((

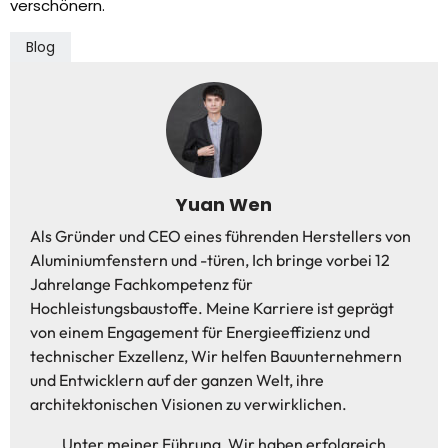
verschönern.
Blog
Yuan Wen
Als Gründer und CEO eines führenden Herstellers von
Aluminiumfenstern und -türen, Ich bringe vorbei 12
Jahrelange Fachkompetenz für
Hochleistungsbaustoffe. Meine Karriere ist geprägt
von einem Engagement für Energieeffizienz und
technischer Exzellenz, Wir helfen Bauunternehmern
und Entwicklern auf der ganzen Welt, ihre
architektonischen Visionen zu verwirklichen.
Unter meiner Führung, Wir haben erfolgreich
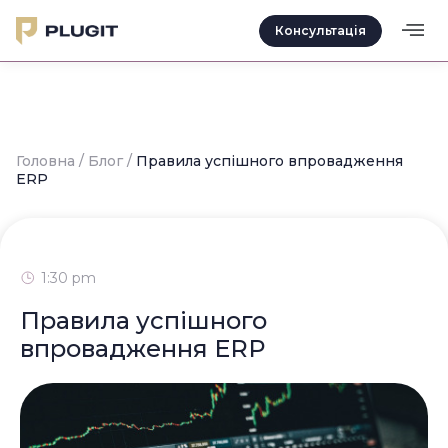
Консультація
Головна /
Блог /
Правила успішного впровадження
ERP
1:30 pm
Правила успішного
впровадження ERP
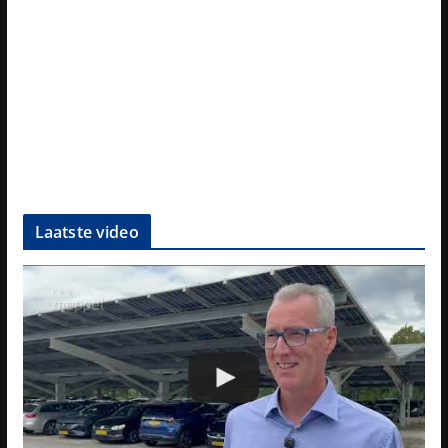
Laatste video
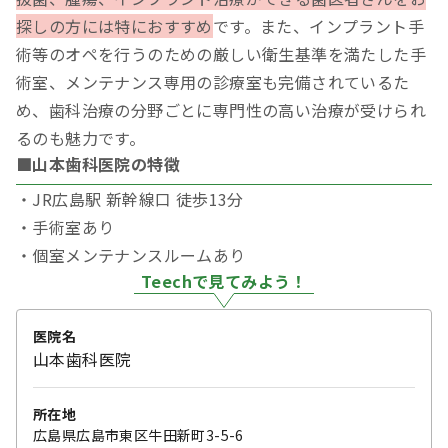
探しの方には特におすすめ
です。また、インプラント手
術等のオペを行うのための厳しい衛生基準を満たした手
術室、メンテナンス専用の診療室も完備されているた
め、歯科治療の分野ごとに専門性の高い治療が受けられ
るのも魅力です。
■山本歯科医院の特徴
・JR広島駅 新幹線口 徒歩13分
・手術室あり
・個室メンテナンスルームあり
Teechで見てみよう！
医院名
山本歯科医院
所在地
広島県広島市東区牛田新町3-5-6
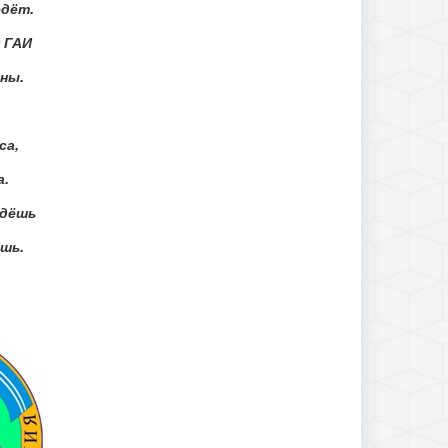
едёт.
 ГАИ
ны.
са,
.
едёшь
шь.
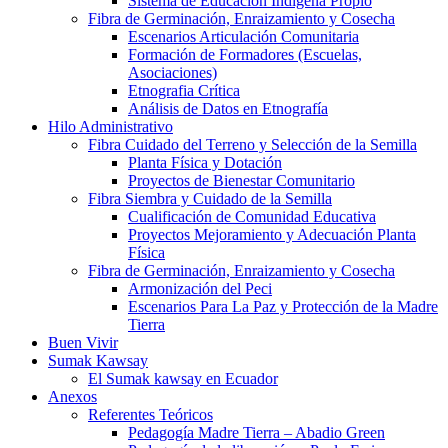
Sistema de Educación Indígena Propio
Fibra de Germinación, Enraizamiento y Cosecha
Escenarios Articulación Comunitaria
Formación de Formadores (Escuelas,
Asociaciones)
Etnografia Crítica
Análisis de Datos en Etnografía
Hilo Administrativo
Fibra Cuidado del Terreno y Selección de la Semilla
Planta Física y Dotación
Proyectos de Bienestar Comunitario
Fibra Siembra y Cuidado de la Semilla
Cualificación de Comunidad Educativa
Proyectos Mejoramiento y Adecuación Planta
Física
Fibra de Germinación, Enraizamiento y Cosecha
Armonización del Peci
Escenarios Para La Paz y Protección de la Madre
Tierra
Buen Vivir
Sumak Kawsay
El Sumak kawsay en Ecuador
Anexos
Referentes Teóricos
Pedagogía Madre Tierra – Abadio Green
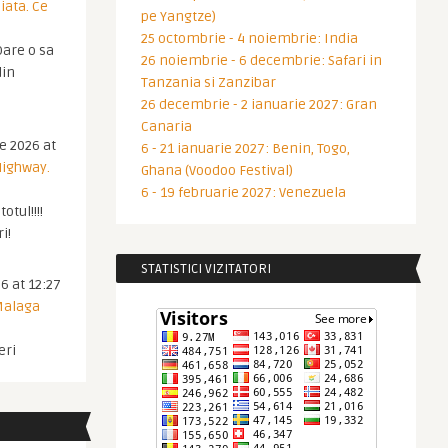
iata. Ce
pe Yangtze)
25 octombrie - 4 noiembrie: India
are o sa
26 noiembrie - 6 decembrie: Safari in
din
Tanzania si Zanzibar
26 decembrie - 2 ianuarie 2027: Gran
Canaria
ie 2026 at
6 - 21 ianuarie 2027: Benin, Togo,
Highway.
Ghana (Voodoo Festival)
6 - 19 februarie 2027: Venezuela
otul!!!!
i!
STATISTICI VIZITATORI
6 at 12:27
 Malaga
eri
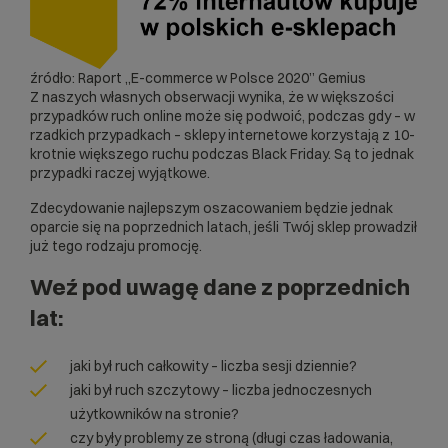
źródło: Raport „E-commerce w Polsce 2020” Gemius
Z naszych własnych obserwacji wynika, że ​​w większości
przypadków ruch online może się podwoić, podczas gdy – w
rzadkich przypadkach – sklepy internetowe korzystają z 10-
krotnie większego ruchu podczas Black Friday. Są to jednak
przypadki raczej wyjątkowe.
Zdecydowanie najlepszym oszacowaniem będzie jednak
oparcie się na poprzednich latach, jeśli Twój sklep prowadził
już tego rodzaju promocję.
Weź pod uwagę dane z poprzednich
lat:
jaki był ruch całkowity – liczba sesji dziennie?
jaki był ruch szczytowy – liczba jednoczesnych
użytkowników na stronie?
czy były problemy ze stroną (długi czas ładowania,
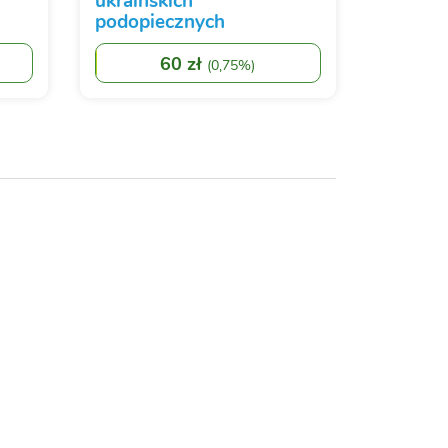
ukraińskich
podopiecznych
60 zł
(
0,75%
)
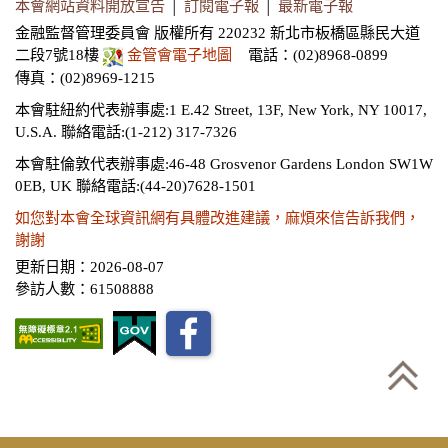
本會網站資料開放宣告
│
訂閱電子報
│
最新電子報
金融監督管理委員會 版權所有 220232 新北市板橋區縣民大道
二段7號18樓
金管會電子地圖
電話：(02)8968-0899
傳真：(02)8969-1215
本會駐紐約代表辦事處:1 E.42 Street, 13F, New York, NY 10017,
U.S.A.
聯絡電話:(1-212) 317-7326
本會駐倫敦代表辦事處:46-48 Grosvenor Gardens London SW1W
0EB, UK
聯絡電話:(44-20)7628-1501
如您對本會全球資訊網有具體改進建議，麻煩來信告訴我們，
謝謝
更新日期：2026-08-07
參訪人數：61508888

))

Each line above with the word "noiembrie" must be returned.

25 octombrie - 4 noiembrie: India
26 noiembrie - 6 decembrie: Safari in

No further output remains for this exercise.